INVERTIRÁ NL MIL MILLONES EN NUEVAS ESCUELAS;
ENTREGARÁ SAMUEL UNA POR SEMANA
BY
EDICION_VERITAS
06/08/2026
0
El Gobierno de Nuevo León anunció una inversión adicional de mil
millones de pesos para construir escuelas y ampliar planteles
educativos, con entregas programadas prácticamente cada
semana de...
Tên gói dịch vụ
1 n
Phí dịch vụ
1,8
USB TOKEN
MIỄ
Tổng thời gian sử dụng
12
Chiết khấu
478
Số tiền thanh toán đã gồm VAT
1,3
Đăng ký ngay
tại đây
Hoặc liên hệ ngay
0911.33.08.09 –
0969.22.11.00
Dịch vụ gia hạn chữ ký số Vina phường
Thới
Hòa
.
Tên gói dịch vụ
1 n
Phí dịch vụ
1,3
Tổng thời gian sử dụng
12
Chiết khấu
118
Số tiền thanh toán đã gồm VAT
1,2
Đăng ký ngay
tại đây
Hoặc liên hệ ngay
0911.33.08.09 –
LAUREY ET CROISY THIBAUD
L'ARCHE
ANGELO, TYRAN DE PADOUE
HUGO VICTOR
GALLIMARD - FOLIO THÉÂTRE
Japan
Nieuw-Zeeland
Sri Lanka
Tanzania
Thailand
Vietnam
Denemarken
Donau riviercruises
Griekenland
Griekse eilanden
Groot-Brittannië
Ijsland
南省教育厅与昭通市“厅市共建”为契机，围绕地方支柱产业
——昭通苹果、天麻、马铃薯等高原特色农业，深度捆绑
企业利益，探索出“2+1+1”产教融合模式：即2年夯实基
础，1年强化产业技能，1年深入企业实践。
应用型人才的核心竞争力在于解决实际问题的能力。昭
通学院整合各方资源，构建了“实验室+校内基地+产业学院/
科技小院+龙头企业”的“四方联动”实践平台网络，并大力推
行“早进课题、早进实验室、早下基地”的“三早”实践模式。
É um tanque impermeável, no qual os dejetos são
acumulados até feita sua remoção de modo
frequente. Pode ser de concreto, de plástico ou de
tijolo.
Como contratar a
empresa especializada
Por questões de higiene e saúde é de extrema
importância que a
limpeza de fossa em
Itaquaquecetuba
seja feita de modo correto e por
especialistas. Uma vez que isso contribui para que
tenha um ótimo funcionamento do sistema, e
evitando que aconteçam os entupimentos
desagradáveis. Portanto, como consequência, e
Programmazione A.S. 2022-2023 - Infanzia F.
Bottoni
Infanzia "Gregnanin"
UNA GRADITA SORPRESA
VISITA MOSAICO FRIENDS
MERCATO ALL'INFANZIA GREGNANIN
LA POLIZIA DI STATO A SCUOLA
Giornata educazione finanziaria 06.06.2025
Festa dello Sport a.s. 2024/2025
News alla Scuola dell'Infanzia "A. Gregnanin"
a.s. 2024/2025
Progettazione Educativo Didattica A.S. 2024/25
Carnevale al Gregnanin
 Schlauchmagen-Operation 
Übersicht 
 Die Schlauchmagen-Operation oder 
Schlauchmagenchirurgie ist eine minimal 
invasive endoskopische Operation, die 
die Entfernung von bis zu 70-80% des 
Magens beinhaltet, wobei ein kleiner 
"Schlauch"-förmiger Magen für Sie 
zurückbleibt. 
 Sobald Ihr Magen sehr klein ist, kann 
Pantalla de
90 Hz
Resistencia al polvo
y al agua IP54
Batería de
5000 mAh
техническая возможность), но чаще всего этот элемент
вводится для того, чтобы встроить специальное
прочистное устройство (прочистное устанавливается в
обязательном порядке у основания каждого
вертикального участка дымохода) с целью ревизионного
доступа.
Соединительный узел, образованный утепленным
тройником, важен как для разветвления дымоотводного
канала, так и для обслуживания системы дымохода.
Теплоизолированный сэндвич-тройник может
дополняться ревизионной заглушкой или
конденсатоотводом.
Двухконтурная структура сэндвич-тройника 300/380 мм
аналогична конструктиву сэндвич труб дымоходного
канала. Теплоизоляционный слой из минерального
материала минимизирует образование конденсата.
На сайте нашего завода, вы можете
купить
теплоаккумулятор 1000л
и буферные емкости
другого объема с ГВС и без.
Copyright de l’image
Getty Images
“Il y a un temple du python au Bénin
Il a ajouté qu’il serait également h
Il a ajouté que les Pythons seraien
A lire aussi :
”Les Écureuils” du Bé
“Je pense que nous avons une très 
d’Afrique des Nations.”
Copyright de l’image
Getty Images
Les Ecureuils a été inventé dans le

▶ Requirement: Using the data above, transcribe the lines that run from the line with "seja feita de modo correto e por" to the line with "Die Schlauchmagen-Operation oder", both ends kept, and output nothing else.

▶ Expected answer:
seja feita de modo correto e por
especialistas. Uma vez que isso contribui para que
tenha um ótimo funcionamento do sistema, e
evitando que aconteçam os entupimentos
desagradáveis. Portanto, como consequência, e
Programmazione A.S. 2022-2023 - Infanzia F.
Bottoni
Infanzia "Gregnanin"
UNA GRADITA SORPRESA
VISITA MOSAICO FRIENDS
MERCATO ALL'INFANZIA GREGNANIN
LA POLIZIA DI STATO A SCUOLA
Giornata educazione finanziaria 06.06.2025
Festa dello Sport a.s. 2024/2025
News alla Scuola dell'Infanzia "A. Gregnanin"
a.s. 2024/2025
Progettazione Educativo Didattica A.S. 2024/25
Carnevale al Gregnanin
 Schlauchmagen-Operation 
Übersicht 
 Die Schlauchmagen-Operation oder 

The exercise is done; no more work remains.